This article originally appeared on Real Clear Politics on April 26, 2017.
People are worried about the character of President Trump. Seasoned observers fear that he lacks the “temperament” for the office he occupies, and in particular the vital capacities for self-restraint, reflection, and empathy.
This is understandable. The character of the commander-in-chief of the most powerful nation on earth is an important matter. But what about the voters? Many of us, including liberals, are happy to comment on the virtues and vices of our rulers. We are more reluctant to turn a mirror on ourselves.
But the character of citizens matters a great deal, especially in a liberal republic. “The worth of a state,” John Stuart Mill observed, “is the worth of the individuals composing it.” A tolerant and productive society does not result from wise laws and smart policies (though of course they help), but from the open-mindedness, confidence, hard work, empathy, and self-reliance of individual men and women.
Addressing problems of stagnant social mobility, declining labor force participation, racial intolerance, and family instability requires us not only to pore over charts and test policy interventions, but also to decide what sorts of citizens we ought to be.
Many of us, including liberals, are happy to comment on the virtues and vices of our rulers. We are more reluctant to turn a mirror on ourselves.
The language of character flows more comfortably from the lips of conservatives, with their emphasis on personal responsibility and commitments to faith, flag, and family. But character is, or ought to be, a central concern of liberals. Mill was just one of a parade of Enlightenment thinkers from Adam Smith onward who were deeply concerned with the cultivation of character.
Liberals know better than socialists or conservatives that free societies can only function effectively if they are comprised of strong individuals, as I argue in a new Brookings paper. Paternalism becomes necessary when individuals lack the capacity and agency to run their own lives well.
Modern liberals are squeamish to even raise the subject of character. We are justifiably afraid of appearing judgmental or of seeming, for example, to blame the poor for their poverty. The temptation is to retreat into antiseptic empirical data. But we shouldn’t simply cede this ground to conservatives.
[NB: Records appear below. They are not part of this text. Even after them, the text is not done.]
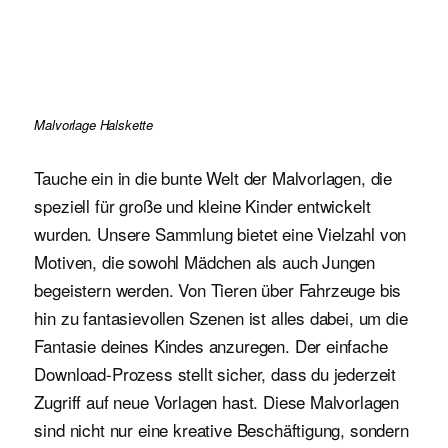
Malvorlage Halskette
Tauche ein in die bunte Welt der Malvorlagen, die
speziell für große und kleine Kinder entwickelt
wurden. Unsere Sammlung bietet eine Vielzahl von
Motiven, die sowohl Mädchen als auch Jungen
begeistern werden. Von Tieren über Fahrzeuge bis
hin zu fantasievollen Szenen ist alles dabei, um die
Fantasie deines Kindes anzuregen. Der einfache
Download-Prozess stellt sicher, dass du jederzeit
Zugriff auf neue Vorlagen hast. Diese Malvorlagen
sind nicht nur eine kreative Beschäftigung, sondern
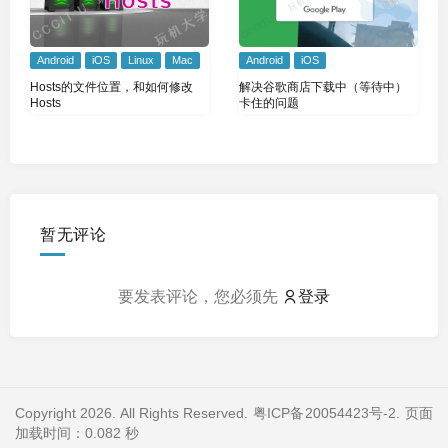
Android
iOS
Linux
Mac
Android
iOS
Hosts的文件位置，和如何修改
解决谷歌商店下载中（等待中）
Hosts
卡住的问题
暂无评论
要发表评论，您必须先
登录
Copyright 2026. All Rights Reserved.
粤ICP备20054423号-2
. 页面
加载时间：0.082 秒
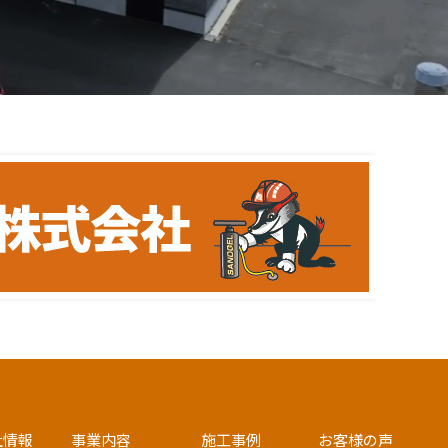
社情報
事業内容
施工事例
お客様の声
Liberals need to set out their own case for the importance of character.
First, character strengths are necessary for economic security and social mobility, especially as they become more valued in the labor market. Collected inelegantly under the social science jargon of “noncognitive” or “soft” skills, these include grit, perseverance, a growth mindset, conscientiousness, and the ability to delay gratification. Inspired by the pioneering work of Nobel Laureate James Heckman, researchers have shown that these are powerful predictors of opportunity and mobility — as powerful, in many studies, as academic or cognitive abilities.
As Tom Edsall writes in the New York Times, “the spectrum of noncognitive skills and character strengths are a major factor in American class stratification.” If liberals are interested in the promotion of equal opportunity, they need to worry about the cultivation of these character strengths.
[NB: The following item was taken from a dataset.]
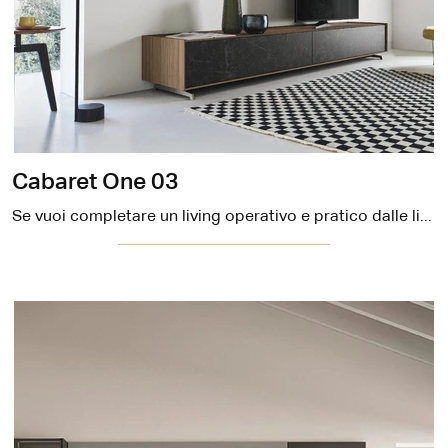
Cabaret One 03
Se vuoi completare un living operativo e pratico dalle linee moderne, ti presentiamo la parete attrezzata Cabaret One 03 Sangiacomo.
Second, the liberal project as a whole simply can’t work without citizens of strong character. Liberalism relies on a conception of an autonomous character that is true to its etymology: capable of self-rule. It is when individuals cannot rule themselves that they need to be ruled by others, whether princes, pundits, or priests. Character is the vaccine against paternalism.
Thirty years ago, James Q. Wilson defined modernity as the transition from a culture of self-control to a culture of self-expression. This is an illuminating dichotomy, but in the end an unhelpful one. The truth is that authentic self-expression requires self-control; a musician must master the rules of his or her craft before moving on to improvisation. In much the same way, a strong degree of self-regulation is necessary for a self-directed life. Otherwise we simply bob around on the ocean, waiting to be carried by the next wave or current. It is regrettable that the language of character sounds moralistic and off-putting to so many liberals, even as they work so hard to instill those strengths in their own children.
Third, liberal democratic societies depend as much on individuals as institutions. Certainly an independent judiciary, robust free press, accountable state bureaucracy matter a great deal, as life under Trump reminds on an almost daily basis. But in the end, the fate of liberal societies rests in the hands of the individuals who compose it. On their willingness to stand up for the institutions described above, their capacity to withstand peer pressure, and their ability to tolerate and live in peace with other citizens.
Liberal democracy needs strong institutions. But it also needs strong citizens.